What you will do: Below are records; count the lines that hold the string "Offered" and give only the count.
■ ■ ■ ■
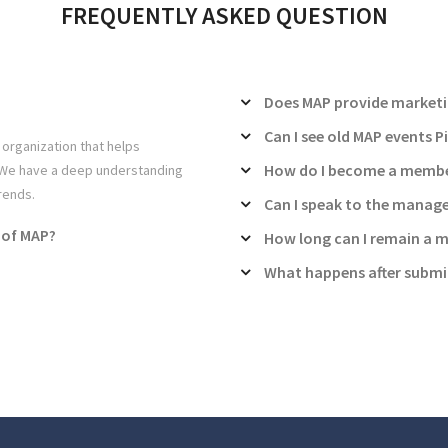
FREQUENTLY ASKED QUESTION
Does MAP provide marketi
Can I see old MAP events P
 organization that helps
How do I become a membe
. We have a deep understanding
rends.
Can I speak to the manag
 of MAP?
How long can I remain a 
What happens after submi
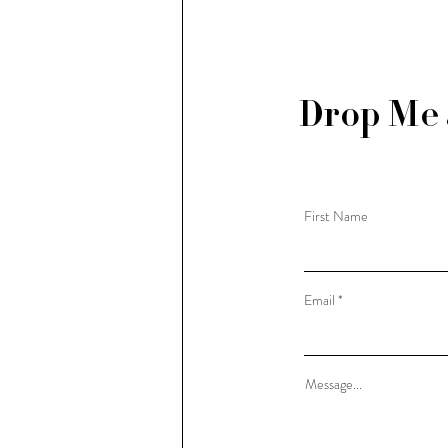
Drop Me 
First Name
Email
Message...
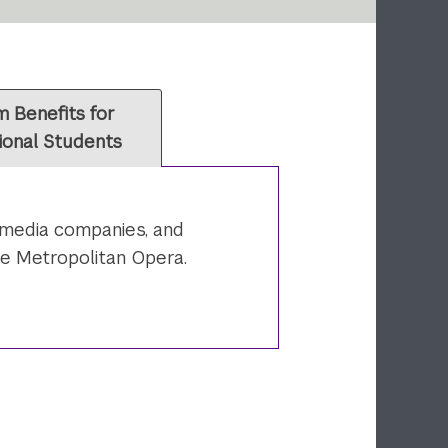
 Benefits for
ional Students
, media companies, and
he Metropolitan Opera.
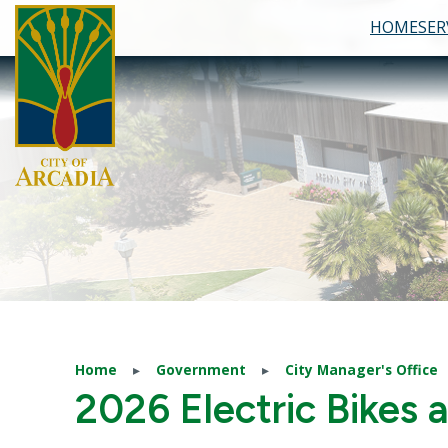
HOME
SER
Skip to main content
Home
Government
City Manager's Office
2026 Electric Bikes 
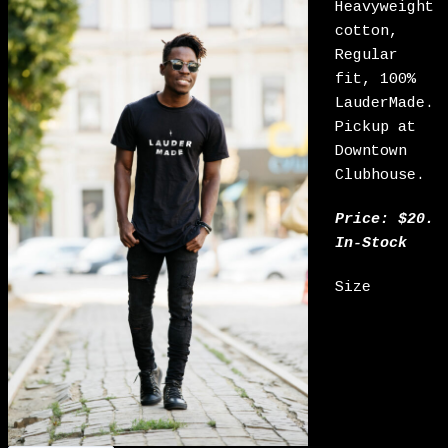
Heavyweight
cotton,
Regular
fit, 100%
LauderMade.
Pickup at
Downtown
Clubhouse.
Price: $20.
In-Stock
Size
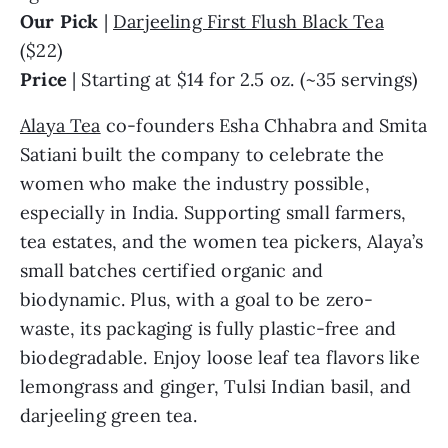
Our Pick
|
Darjeeling First Flush Black Tea
($22)
Price
| Starting at $14 for 2.5 oz. (~35 servings)
Alaya Tea
co-founders Esha Chhabra and Smita
Satiani built the company to celebrate the
women who make the industry possible,
especially in India. Supporting small farmers,
tea estates, and the women tea pickers, Alaya’s
small batches certified organic and
biodynamic. Plus, with a goal to be zero-
waste, its packaging is fully plastic-free and
biodegradable. Enjoy loose leaf tea flavors like
lemongrass and ginger, Tulsi Indian basil, and
darjeeling green tea.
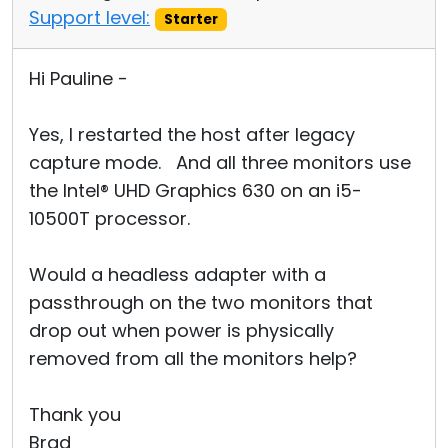
Support level:
Starter
Hi Pauline -
Yes, I restarted the host after legacy
capture mode. And all three monitors use
the Intel® UHD Graphics 630 on an i5-
10500T processor.
Would a headless adapter with a
passthrough on the two monitors that
drop out when power is physically
removed from all the monitors help?
Thank you
Brad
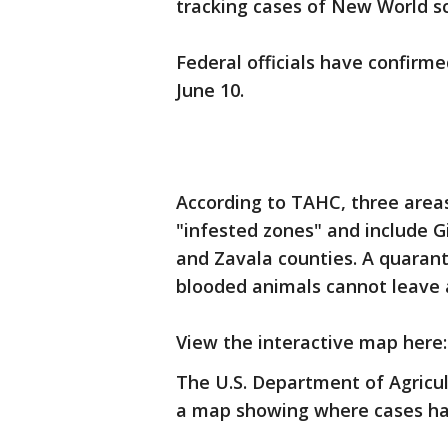
tracking cases of New World 
Federal officials have confirme
June 10.
According to TAHC, three area
"infested zones" and include Gi
and Zavala counties. A quarant
blooded animals cannot leave 
View the interactive map here
The U.S. Department of Agricul
a map showing where cases ha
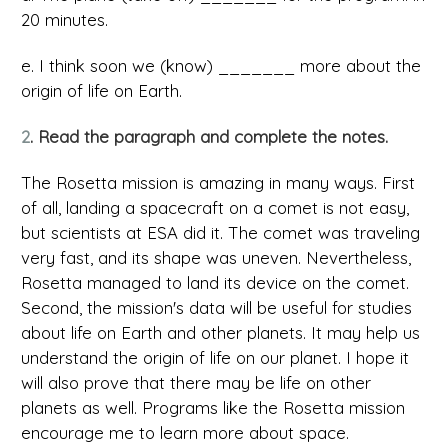
20 minutes.
e. I think soon we (know) _______ more about the
origin of life on Earth.
2
. Read the paragraph and complete the notes.
The Rosetta mission is amazing in many ways. First
of all, landing a spacecraft on a comet is not easy,
but scientists at ESA did it. The comet was traveling
very fast, and its shape was uneven. Nevertheless,
Rosetta managed to land its device on the comet.
Second, the mission's data will be useful for studies
about life on Earth and other planets. It may help us
understand the origin of life on our planet. I hope it
will also prove that there may be life on other
planets as well. Programs like the Rosetta mission
encourage me to learn more about space.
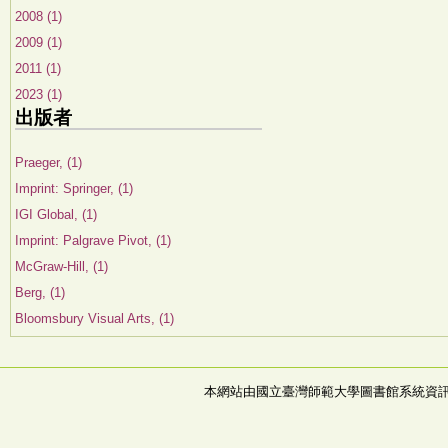
2008 (1)
2009 (1)
2011 (1)
2023 (1)
出版者
Praeger, (1)
Imprint: Springer, (1)
IGI Global, (1)
Imprint: Palgrave Pivot, (1)
McGraw-Hill, (1)
Berg, (1)
Bloomsbury Visual Arts, (1)
本網站由國立臺灣師範大學圖書館系統資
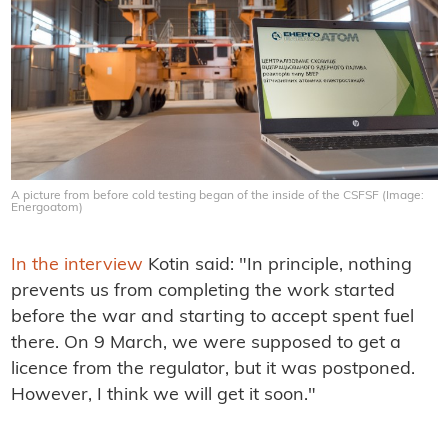
A picture from before cold testing began of the inside of the CSFSF (Image:
Energoatom)
In the interview
Kotin said: "In principle, nothing
prevents us from completing the work started
before the war and starting to accept spent fuel
there. On 9 March, we were supposed to get a
licence from the regulator, but it was postponed.
However, I think we will get it soon."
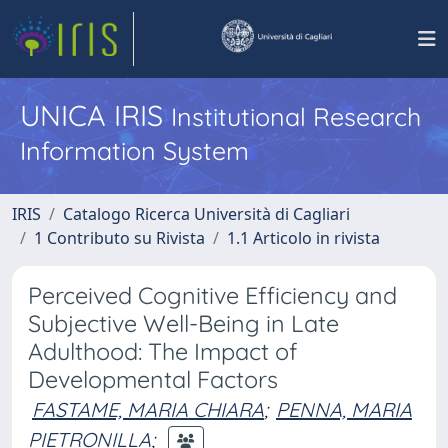
UNICA IRIS
Institutional Research
Information System
IRIS
Catalogo Ricerca Università di Cagliari
1 Contributo su Rivista
1.1 Articolo in rivista
Perceived Cognitive Efficiency and
Subjective Well-Being in Late
Adulthood: The Impact of
Developmental Factors
FASTAME, MARIA CHIARA
;
PENNA, MARIA
PIETRONILLA
;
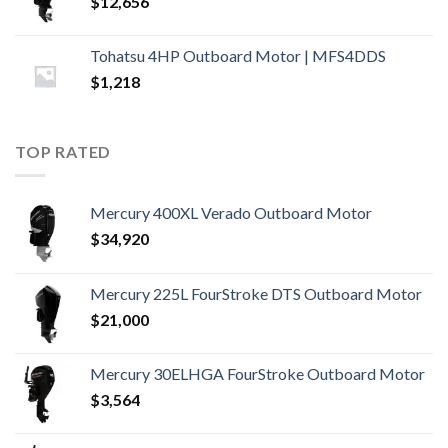
$
12,656
Tohatsu 4HP Outboard Motor | MFS4DDS
$
1,218
TOP RATED
Mercury 400XL Verado Outboard Motor
$
34,920
Mercury 225L FourStroke DTS Outboard Motor
$
21,000
Mercury 30ELHGA FourStroke Outboard Motor
$
3,564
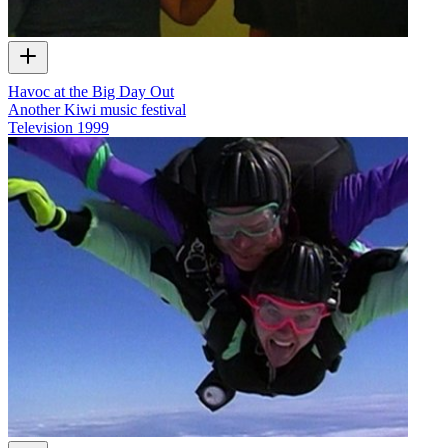
Havoc at the Big Day Out
Another Kiwi music festival
Television
1999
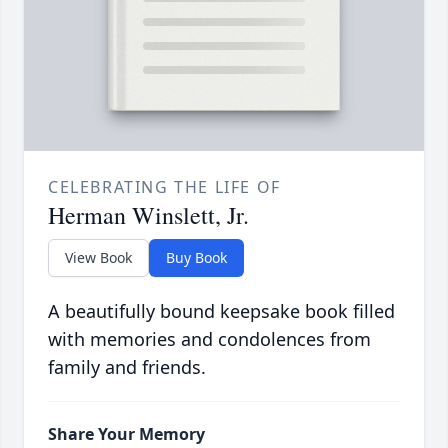
CELEBRATING THE LIFE OF
Herman Winslett, Jr.
View Book
Buy Book
A beautifully bound keepsake book filled
with memories and condolences from
family and friends.
Share Your Memory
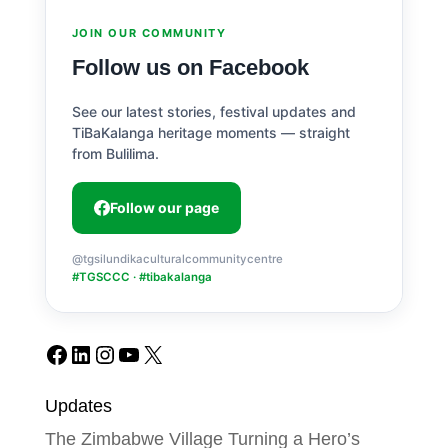
JOIN OUR COMMUNITY
Follow us on Facebook
See our latest stories, festival updates and
TiBaKalanga heritage moments — straight
from Bulilima.
Follow our page
@tgsilundikaculturalcommunitycentre
#TGSCCC · #tibakalanga
Facebook
LinkedIn
Instagram
YouTube
X
Updates
The Zimbabwe Village Turning a Hero’s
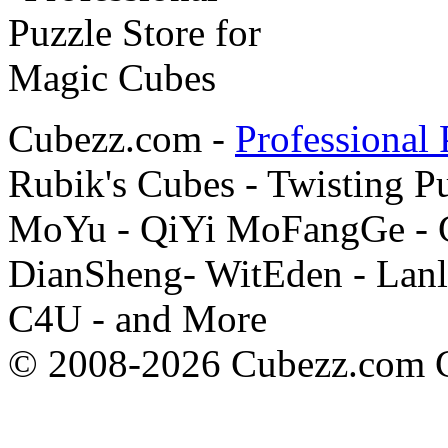
Cubezz.com -
Professional 
Rubik's Cubes - Twisting P
MoYu - QiYi MoFangGe - G
DianSheng- WitEden - Lanl
C4U - and More
© 2008-2026 Cubezz.com Co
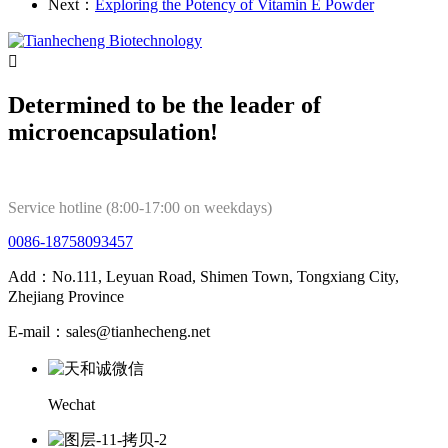
Next：
Exploring the Potency of Vitamin E Powder

Determined to be the leader of
microencapsulation!
Service hotline (8:00-17:00 on weekdays)
0086-18758093457
Add：No.111, Leyuan Road, Shimen Town, Tongxiang City,
Zhejiang Province
E-mail：sales@tianhecheng.net
Wechat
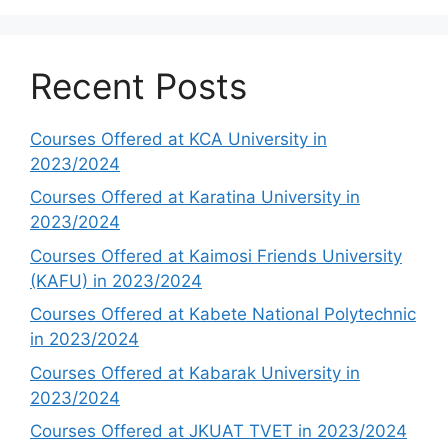
Recent Posts
Courses Offered at KCA University in
2023/2024
Courses Offered at Karatina University in
2023/2024
Courses Offered at Kaimosi Friends University
(KAFU) in 2023/2024
Courses Offered at Kabete National Polytechnic
in 2023/2024
Courses Offered at Kabarak University in
2023/2024
Courses Offered at JKUAT TVET in 2023/2024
■ ■ ■ ■
Exercise output: 6